#### AIM OF THE EXERCISE:
Check each line of the data for "services", and copy the ones that have it.
===== RECORD EXTRACTS =====
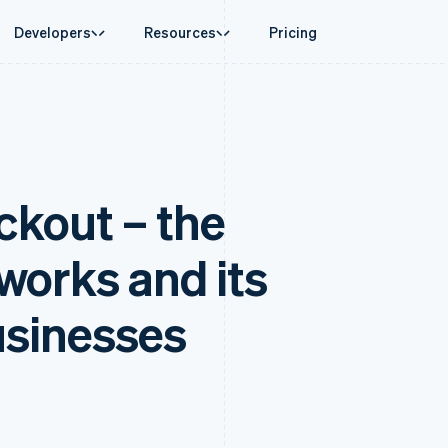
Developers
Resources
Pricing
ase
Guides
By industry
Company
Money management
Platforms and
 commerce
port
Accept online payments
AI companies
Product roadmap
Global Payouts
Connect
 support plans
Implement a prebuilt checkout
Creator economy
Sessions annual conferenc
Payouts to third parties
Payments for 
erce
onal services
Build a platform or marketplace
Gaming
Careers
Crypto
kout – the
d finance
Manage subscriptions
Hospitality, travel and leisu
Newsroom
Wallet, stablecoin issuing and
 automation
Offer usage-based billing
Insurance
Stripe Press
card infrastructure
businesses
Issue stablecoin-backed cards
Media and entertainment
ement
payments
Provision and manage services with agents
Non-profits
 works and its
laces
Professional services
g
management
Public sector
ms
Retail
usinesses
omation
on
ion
=====
===== RECORD EXTRACTS =====
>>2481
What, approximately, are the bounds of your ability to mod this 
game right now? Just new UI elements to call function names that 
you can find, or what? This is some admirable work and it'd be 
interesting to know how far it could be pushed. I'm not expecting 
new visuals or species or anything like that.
=====
===== RECORD EXTRACTS =====
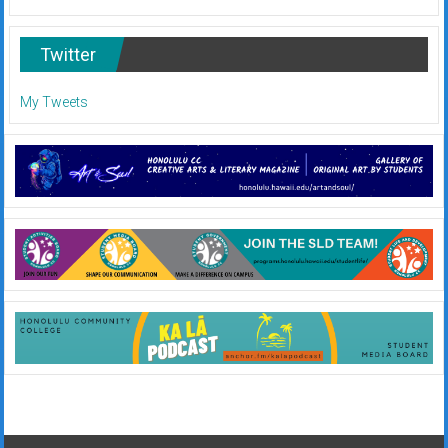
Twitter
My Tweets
=====
#### TASK RESPONSE:
onal services
Provision and manage services with agents
Professional services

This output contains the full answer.